Question
Formatted question description: https://leetcode.ca/all/196.html
Write a SQL query to delete all duplicate email entries in a table named Person, keeping only unique emails based on its smallest Id.
+----+------------------+
| Id | Email |
+----+------------------+
| 1 | john@example.com |
| 2 | bob@example.com |
| 3 | john@example.com |
+----+------------------+
Id is the primary key column for this table.
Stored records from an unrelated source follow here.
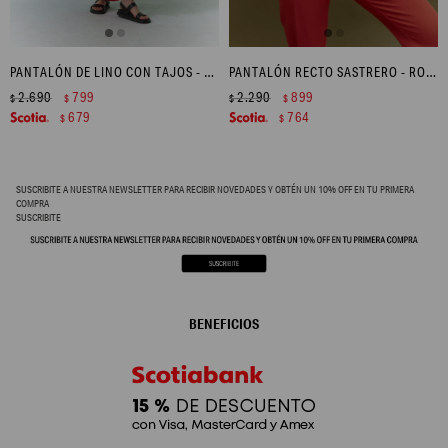
PANTALÓN DE LINO CON TAJOS - ROJO
PANTALÓN RECTO SASTRERO - ROJO
2.690
799
2.290
899
$
$
$
$
679
764
$
$
SUSCRIBITE A NUESTRA NEWSLETTER PARA RECIBIR NOVEDADES Y OBTÉN UN 10% OFF EN TU PRIMERA
COMPRA
SUSCRIBITE
BENEFICIOS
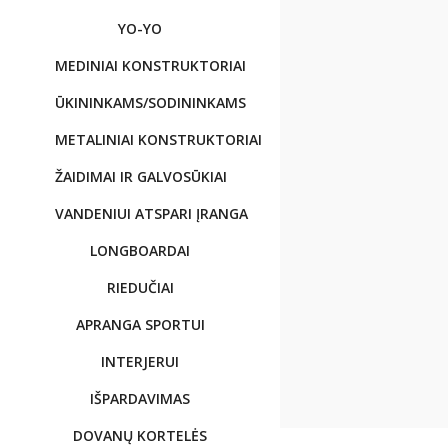
YO-YO
MEDINIAI KONSTRUKTORIAI
ŪKININKAMS/SODININKAMS
METALINIAI KONSTRUKTORIAI
ŽAIDIMAI IR GALVOSŪKIAI
VANDENIUI ATSPARI ĮRANGA
LONGBOARDAI
RIEDUČIAI
APRANGA SPORTUI
INTERJERUI
IŠPARDAVIMAS
DOVANŲ KORTELĖS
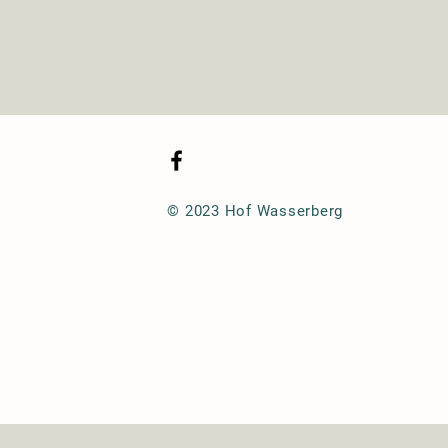
© 2023 Hof Wasserberg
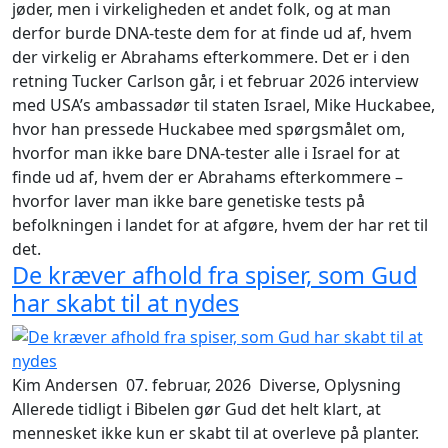
jøder
, men i virkeligheden et andet folk, og at man
derfor burde DNA-teste dem for at finde ud af, hvem
der virkelig er Abrahams efterkommere. Det er i den
retning Tucker Carlson går, i et februar 2026 interview
med USA’s ambassadør til staten Israel, Mike Huckabee,
hvor han pressede Huckabee med spørgsmålet om,
hvorfor man ikke bare DNA-tester alle i Israel for at
finde ud af, hvem der er Abrahams efterkommere –
hvorfor laver man ikke bare genetiske tests på
befolkningen i landet for at afgøre, hvem der har
ret
til
det.
De kræver afhold fra spiser, som Gud
har skabt til at nydes
Kim Andersen
07. februar, 2026
Diverse, Oplysning
Allerede tidligt i Bibelen gør Gud det helt klart, at
mennesket ikke kun er skabt til at overleve på planter.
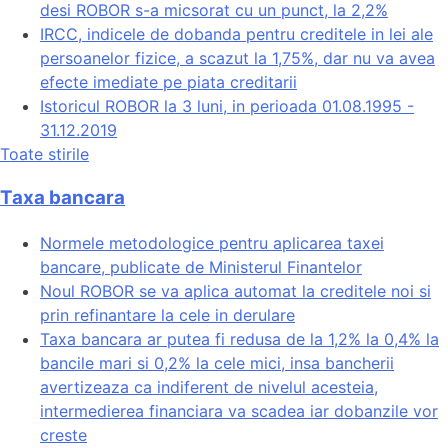
desi ROBOR s-a micsorat cu un punct, la 2,2%
IRCC, indicele de dobanda pentru creditele in lei ale
persoanelor fizice, a scazut la 1,75%, dar nu va avea
efecte imediate pe piata creditarii
Istoricul ROBOR la 3 luni, in perioada 01.08.1995 -
31.12.2019
Toate stirile
Taxa bancara
Normele metodologice pentru aplicarea taxei
bancare, publicate de Ministerul Finantelor
Noul ROBOR se va aplica automat la creditele noi si
prin refinantare la cele in derulare
Taxa bancara ar putea fi redusa de la 1,2% la 0,4% la
bancile mari si 0,2% la cele mici, insa bancherii
avertizeaza ca indiferent de nivelul acesteia,
intermedierea financiara va scadea iar dobanzile vor
creste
For example, after running your query, the above Person table should have the following rows:
+----+------------------+
| Id | Email |
+----+------------------+
| 1 | john@example.com |
| 2 | bob@example.com |
+----+------------------+
Algorithm
Delete the same email with a large Id.
Or, group according to the email, then use the Min
keyword to pick out the smaller ones, and then delete the complement set.
Possible Pitfalls
p1.Id > p2.Id
here is >
, not !=
, since
- we are keeping smaller-id of duplicates in result
- if
!=
, then all duplicates will be removed, but we are expecting smallest-id duplicate being kept
Code
SQL
DELETE FROM Person
WHERE Id NOT IN (
SELECT Id
FROM (SELECT MIN(Id) Id FROM Person GROUP BY Email) p
);
--
DELETE p1.*
FROM
Person p1,
Person p2
WHERE
p1.Email = p2.Email AND p1.Id > p2.Id